─── PROVIDED MATERIAL ───
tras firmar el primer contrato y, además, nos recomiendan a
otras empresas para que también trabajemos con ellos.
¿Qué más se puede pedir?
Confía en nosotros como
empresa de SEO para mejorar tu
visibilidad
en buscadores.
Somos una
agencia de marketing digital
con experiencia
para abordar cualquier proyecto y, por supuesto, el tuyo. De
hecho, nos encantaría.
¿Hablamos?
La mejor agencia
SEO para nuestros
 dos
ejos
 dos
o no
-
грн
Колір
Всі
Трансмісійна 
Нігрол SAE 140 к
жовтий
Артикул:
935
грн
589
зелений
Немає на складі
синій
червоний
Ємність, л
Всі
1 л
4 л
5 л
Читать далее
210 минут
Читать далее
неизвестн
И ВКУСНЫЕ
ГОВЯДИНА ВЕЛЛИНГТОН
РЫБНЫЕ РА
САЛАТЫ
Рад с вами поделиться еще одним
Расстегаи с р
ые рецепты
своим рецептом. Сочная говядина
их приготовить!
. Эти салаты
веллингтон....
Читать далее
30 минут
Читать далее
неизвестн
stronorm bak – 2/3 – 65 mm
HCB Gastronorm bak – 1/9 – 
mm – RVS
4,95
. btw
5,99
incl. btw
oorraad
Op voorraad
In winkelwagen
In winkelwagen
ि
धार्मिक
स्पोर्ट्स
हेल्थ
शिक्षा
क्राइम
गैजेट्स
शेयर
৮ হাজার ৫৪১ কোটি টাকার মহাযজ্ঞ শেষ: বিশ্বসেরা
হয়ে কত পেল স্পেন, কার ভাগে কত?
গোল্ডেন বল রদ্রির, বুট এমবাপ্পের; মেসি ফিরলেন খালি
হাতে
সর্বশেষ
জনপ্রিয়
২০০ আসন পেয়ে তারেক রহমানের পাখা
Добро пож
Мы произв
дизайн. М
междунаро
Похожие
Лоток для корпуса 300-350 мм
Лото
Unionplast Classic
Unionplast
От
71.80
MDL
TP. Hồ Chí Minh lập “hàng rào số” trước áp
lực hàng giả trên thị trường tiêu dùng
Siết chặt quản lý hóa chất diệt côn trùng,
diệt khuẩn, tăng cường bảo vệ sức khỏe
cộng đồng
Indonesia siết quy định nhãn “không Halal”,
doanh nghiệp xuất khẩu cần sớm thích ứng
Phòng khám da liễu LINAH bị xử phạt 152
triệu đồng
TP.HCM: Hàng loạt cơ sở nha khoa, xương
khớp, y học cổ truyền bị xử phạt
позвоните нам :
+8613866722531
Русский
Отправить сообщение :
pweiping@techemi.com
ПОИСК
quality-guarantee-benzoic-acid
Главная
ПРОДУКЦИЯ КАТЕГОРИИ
───
Please find every line in the records above that holds the word "phạt" and copy it.

**EXERCISE OUTPUT:**
Phòng khám da liễu LINAH bị xử phạt 152
khớp, y học cổ truyền bị xử phạt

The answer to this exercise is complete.